A: I don't think it requires that many words: it's pretty elementary.
If $aR\cong R$ via a homomorphism $f$, then there exists $b$ such that $f(ab)=1$. 
If $a$ were not regular, say $c\neq0$ and $ca=0$, then $0=f(cab)=cf(ab)=c1$: a contradiction. So, $a$ must be regular.
Another way is to realize $ann(aR)=ann(a)$. So the module $aR$ is faithful iff $a$ is regular.  Clearly all free modules are faithful.
A: Thanks for elaborating the question so much, but I think you are missing something simple. An element is regular if it is neither $0$ nor a zero divisor.
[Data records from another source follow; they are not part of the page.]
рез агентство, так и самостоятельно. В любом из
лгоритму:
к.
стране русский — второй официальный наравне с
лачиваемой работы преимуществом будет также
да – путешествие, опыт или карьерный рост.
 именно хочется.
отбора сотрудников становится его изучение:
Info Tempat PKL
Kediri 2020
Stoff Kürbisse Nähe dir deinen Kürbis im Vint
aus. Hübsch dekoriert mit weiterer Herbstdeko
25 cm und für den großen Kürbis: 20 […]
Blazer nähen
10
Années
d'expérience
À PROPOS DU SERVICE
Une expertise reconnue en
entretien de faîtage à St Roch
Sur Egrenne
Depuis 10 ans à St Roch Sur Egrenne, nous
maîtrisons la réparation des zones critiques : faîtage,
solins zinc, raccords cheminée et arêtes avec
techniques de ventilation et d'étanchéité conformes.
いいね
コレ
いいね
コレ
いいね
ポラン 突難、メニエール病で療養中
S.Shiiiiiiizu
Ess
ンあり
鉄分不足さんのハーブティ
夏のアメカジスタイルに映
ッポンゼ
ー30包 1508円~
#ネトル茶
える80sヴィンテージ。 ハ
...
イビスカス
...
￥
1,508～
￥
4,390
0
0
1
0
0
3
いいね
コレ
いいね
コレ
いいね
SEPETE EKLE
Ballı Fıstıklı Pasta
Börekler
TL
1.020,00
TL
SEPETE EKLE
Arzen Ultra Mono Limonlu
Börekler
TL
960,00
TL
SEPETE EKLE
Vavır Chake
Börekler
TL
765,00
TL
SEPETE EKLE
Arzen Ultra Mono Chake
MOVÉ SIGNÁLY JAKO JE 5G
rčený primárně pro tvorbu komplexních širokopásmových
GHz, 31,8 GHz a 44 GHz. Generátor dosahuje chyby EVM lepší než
Now assume $a$ is not regular. Then if we first consider the possibility $a=0$ we see that $aR=\{0\}$, which is a free $R$ module, so the answer to your question is strictly speaking"no, $aR$ free does not imply $a$ regular". But this module is not of rank $1$, so you probably want to include that in your question: "if $aR$ is a free $R$ module of rank $1$, then does it follow that $a$ is regular?". Now we have excluded $a=0$, so remains the case of a zero divisor: $ab=0$ with $a,b$ nonzero. But this relation immediately shows that $aR$ is not a free $R$ module, since mutliplication by $b$ kills all of $aR$, but it doesn't kill all of $R$. So to the modified question the answer is "yes, if $aR$ is a free $R$ module of rank $1$, then $a$ is regular".